Objet ? « Vous informer » – avec toute la transparence qu’on leur connaît – de la décision du Défenseur des droits, rendue le 8 septembre dernier.

Le hic ? Ce courrier est à la véracité ce que l’eau est à Lourdes : claire mais pas toujours extraordinaire.

Mais pas de panique, la direction, l’OGEC et la tutelle, main dans la main, ont trouvé la solution miracle : un bon vieux tour de passe-passe rédactionnel, version “Tout va bien, circulez y’a rien à voir !”.

Missel de la désinformation:

  1. Prenez un rapport accablant.
  2. N’en gardez qu’une phrase, de préférence la moins grave.
  3. Ajoutez une touche de rétrospection réglementaire : le seul et unique manquement relayé dans la communication date d’avant 2018, donc – miracle de la chronologie – la cheffe d’établissement actuelle se voit exonérée de toute responsabilité, comme sanctifiée par la seule grâce de son arrivée tardive.

Saupoudrez d’une conclusion extraordinaire:  Aucune pratique génératrice de potentielle souffrance n’ayant été retenue contre l’institution Jeanne d’Arc de Montrouge.”

Et voilà. Le tour est joué. Petit problème : qualifier la souffrance psychique des personnels n’est pas dans les attributions du Défenseur des droits.  En revanche, constater des atteintes graves aux droits fondamentaux l’est – Et c’est justement ce qu’il a fait en concluant à :

Ø  *une atteinte injustifiée à la liberté de conscience des élèves scolarisés au sein de cette institution

Ø  *au principe d’égalité entre les filles et les garçons découlant des valeurs de la République

Ø  *au principe de non-discrimination fondée sur l’apparence physique rapportée au sexe

Ø  *ainsi qu’au droit  à la protection du respect à la vie privée et à l’intérêt supérieur de certains élèves

Mais tout cela, dans la version officielle, devient un simple “décalage avec les exigences sociétales d’aujourd’hui”.  Comment transformer une gifle institutionnelle en caresse sur la joue?!

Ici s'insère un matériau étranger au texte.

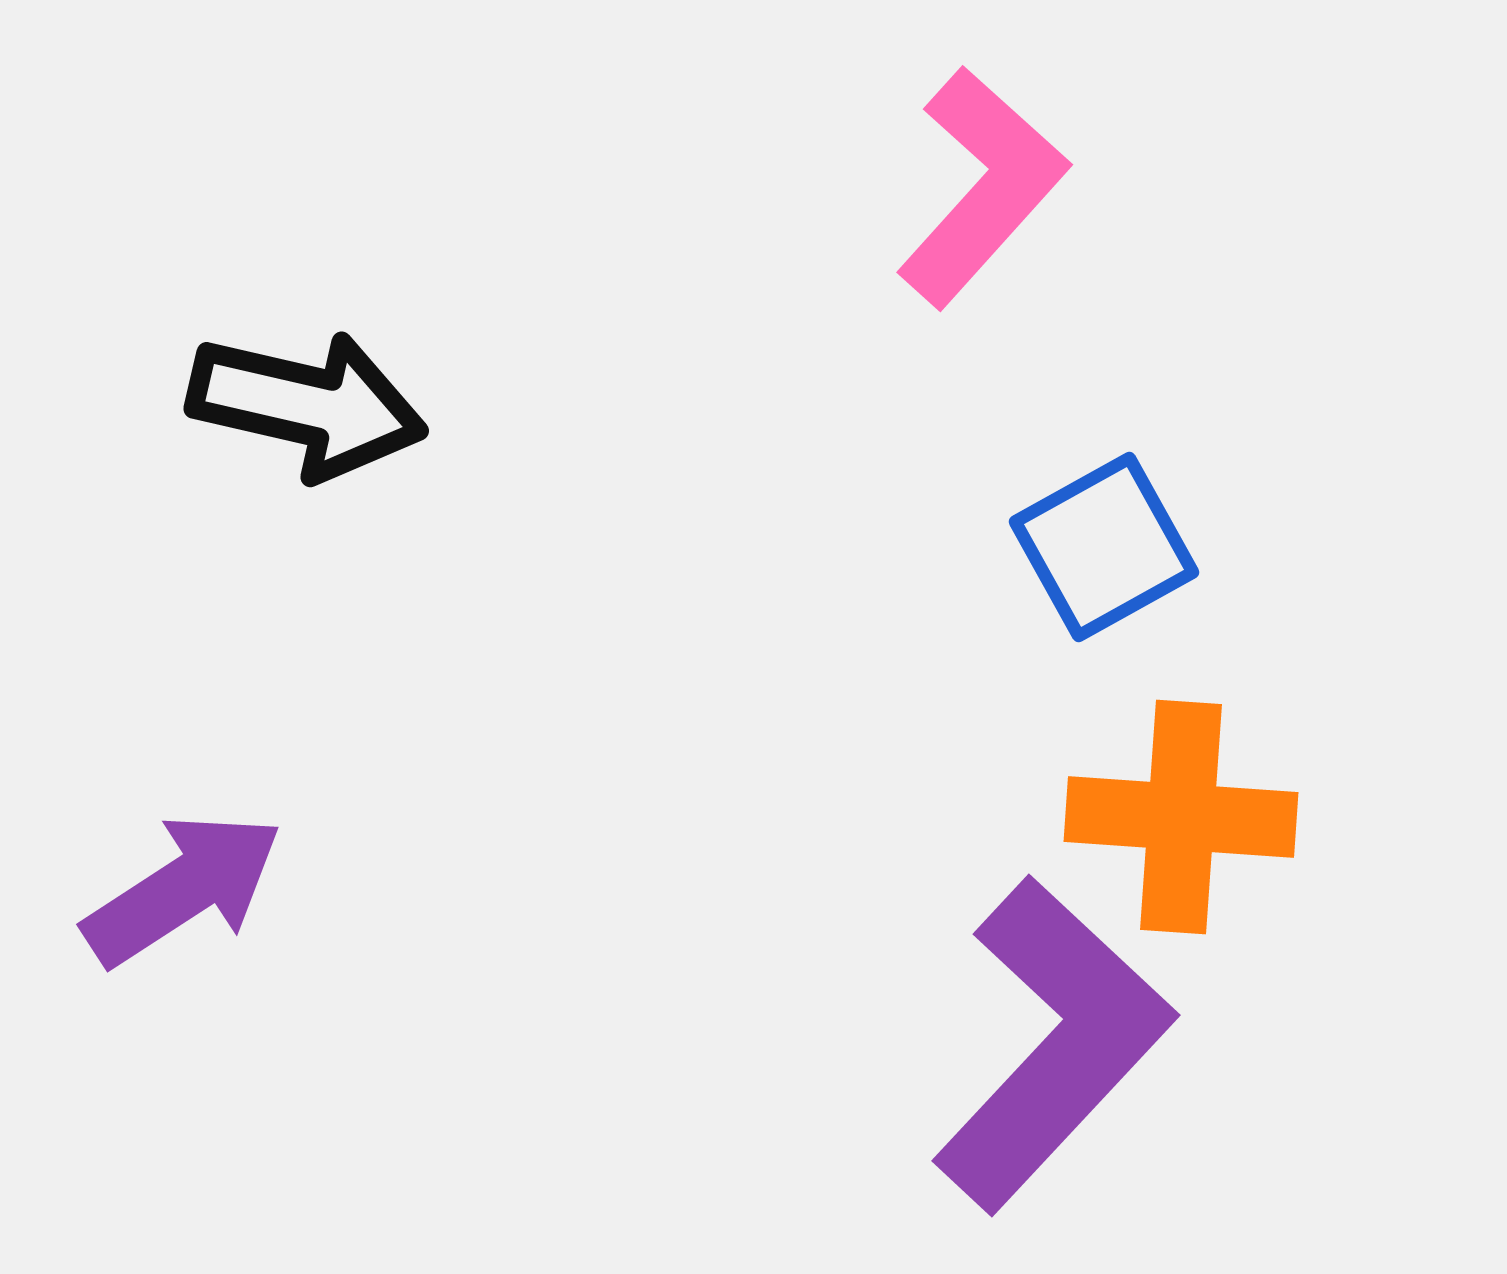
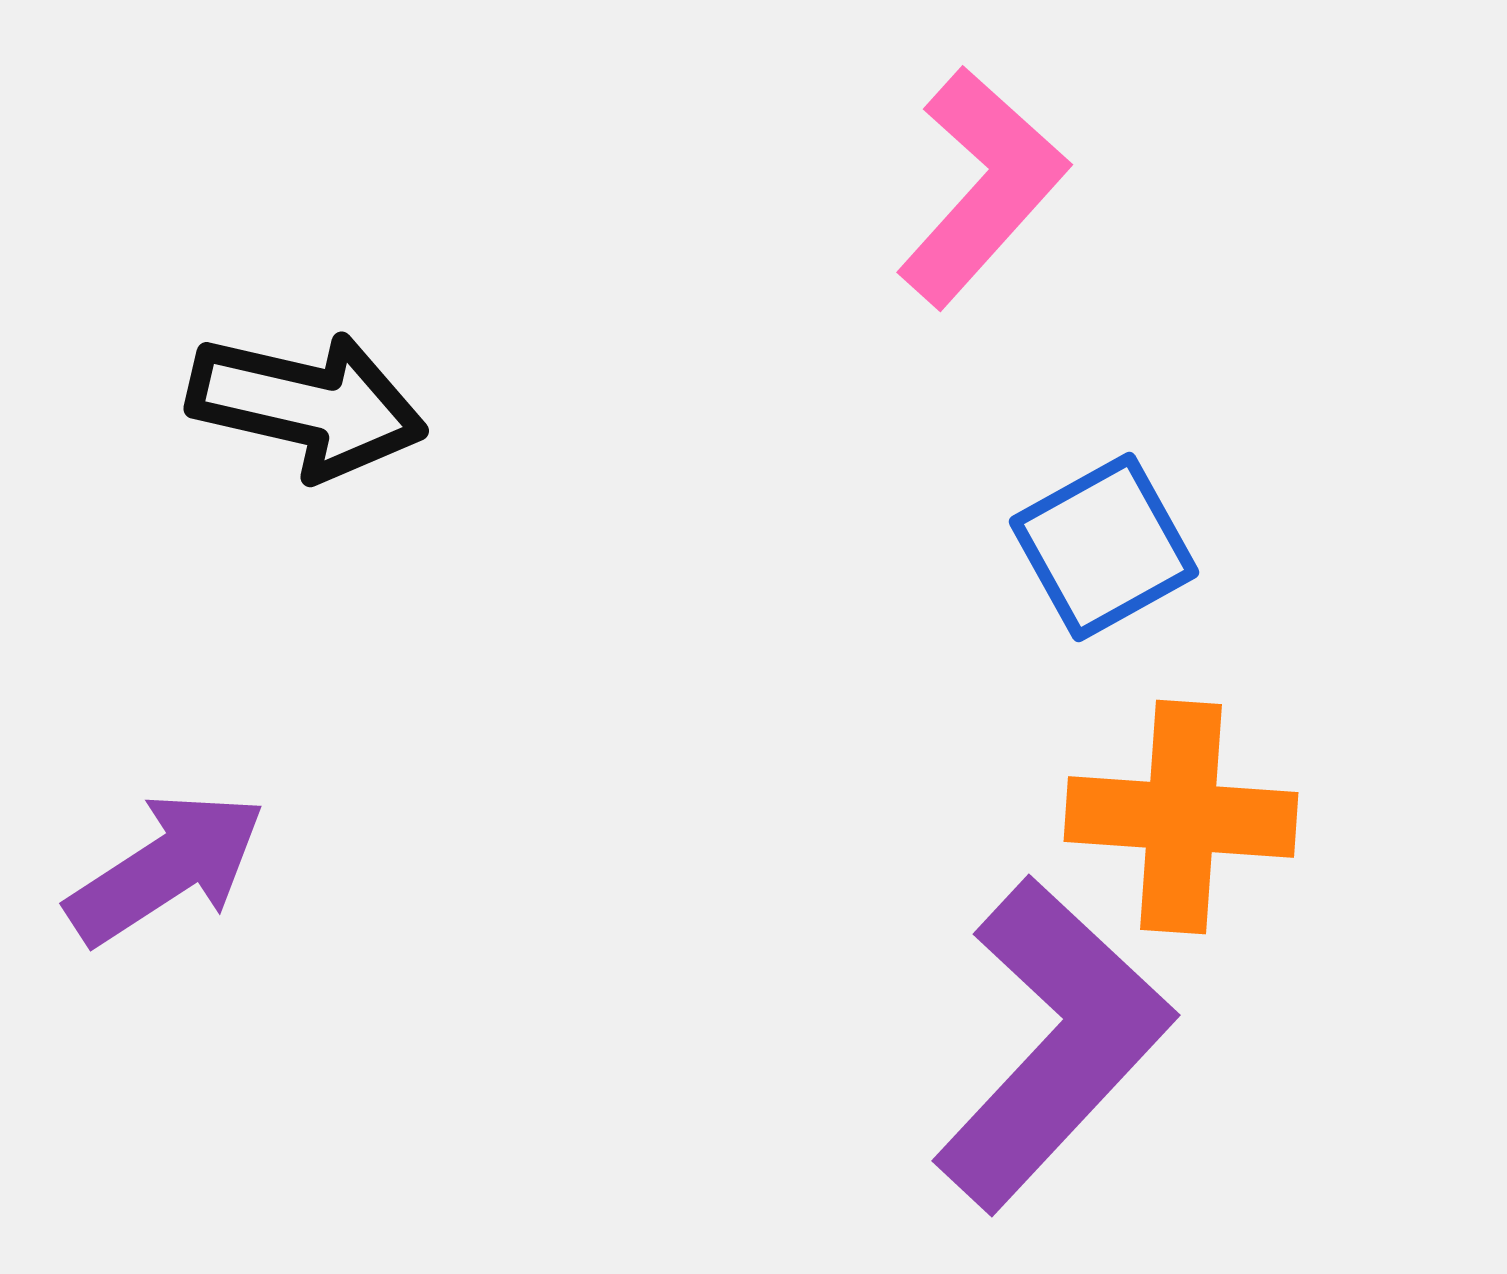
purple arrow: moved 17 px left, 21 px up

Cette stratégie, cosignée par la direction, l’OGEC et la tutelle, n’est pas simplement biaisée : elle est dangereuse. Elle manipule les faits, banalise des atteintes graves, et prétend que si le Défenseur ne parle pas de souffrance, c’est qu’il n’y en a pas.

Pendant ce temps, les personnels tombent : burn-out, arrêts, démissions. Les enfants, eux, subissent.


Mais qu’importe : la tutelle et l’OGEC, absents du terrain, sont toujours présents pour signer.


                                             Jamais là pour voir. Toujours là pour couvrir.

Soutenir aveuglément une direction contre toutes les alertes,

Ce n’est pas de la fidélité. C’est de la complicité.